68 As the Minister pointed out, those same facts are present in the current case.
69 However, the finding of the primary judge impugned by ground 1 is not the same as the question whether the Minister "rubber stamped" reasons prepared by others, or did not genuinely adopt the drafted reasons as his own. Those matters arise on the Notice of Contention, which is not necessary to decide.
70 The primary judge's finding was different. It was about whether the Minister had, personally, considered Mr McQueen's representations rather than only considering his Department's summary of them. In the context of that finding, and contrary to the Minister's submissions, it is not necessary to find the Minister was "dishonest" in the two passages in his reasons extracted above. Indeed, it is likely that, in accordance with the instructions from his Departmental officers, the Minister was content to adopt those statements in the draft reasons because he had considered his Department's summary of the representations. These passages in the reasons more likely than not indicate the Minister, like the author of the draft reasons, equated the Departmental summary with the representations themselves. These two passages do not affect our view that the primary judge was correct to find that the Minister had not personally read and considered Mr McQueen's representations, but had relied on the summary provided to him.

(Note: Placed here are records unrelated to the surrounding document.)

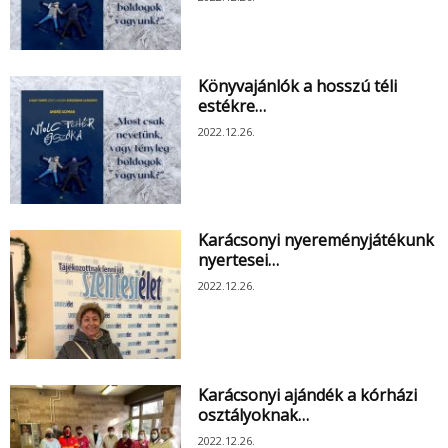
Könyvajánlók a hosszú téli
estékre…
2022.12.26.
Karácsonyi nyereményjátékunk
nyertesei…
2022.12.26.
Karácsonyi ajándék a kórházi
osztályoknak…
2022.12.26.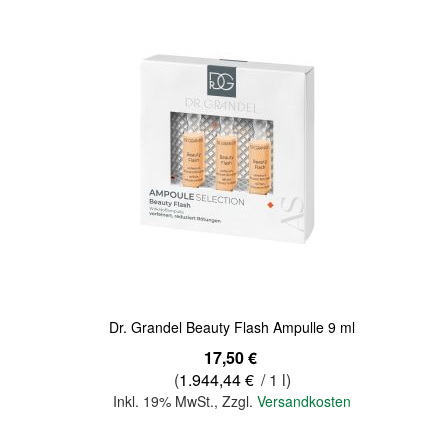
Quickview
Dr. Grandel Beauty Flash Ampulle 9 ml
17,50 €
(
1.944,44 €
/ 1 l)
Inkl. 19% MwSt.
,
Zzgl.
Versandkosten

71 In oral argument, senior counsel for the Minister submitted that it was "not the natural process" to make the finding made by the primary judge. We understood this to suggest there was or should be some presumption that the Minister did indeed directly look at Mr McQueen's representations because they were part of the material given to him.
72 We do not accept that submission. This is an unusual and somewhat bizarre factual situation. There is nothing "natural" about the process disclosed by the evidence. In circumstances of no objective urgency or pressing expedition and after long Departmental delays, the Minister gives himself not much more than a 24 hour period in which to make a decision with profound effects for Mr McQueen's life, a period during which the Minister drove (or was driven) from Canberra to Sydney and which included a period of time overnight, and where the Minister has sworn that he made his decision inside his residence in Sydney but then for some reason the proof of the decision is a photograph taken on the lap of a person in a car. If the process had been interrogated further, perhaps a clearer picture would have emerged. In these circumstances, there is no room for any presumptions or assertions about what is, or is not, a "natural" decision-making process.
73 The first ground of appeal must be rejected.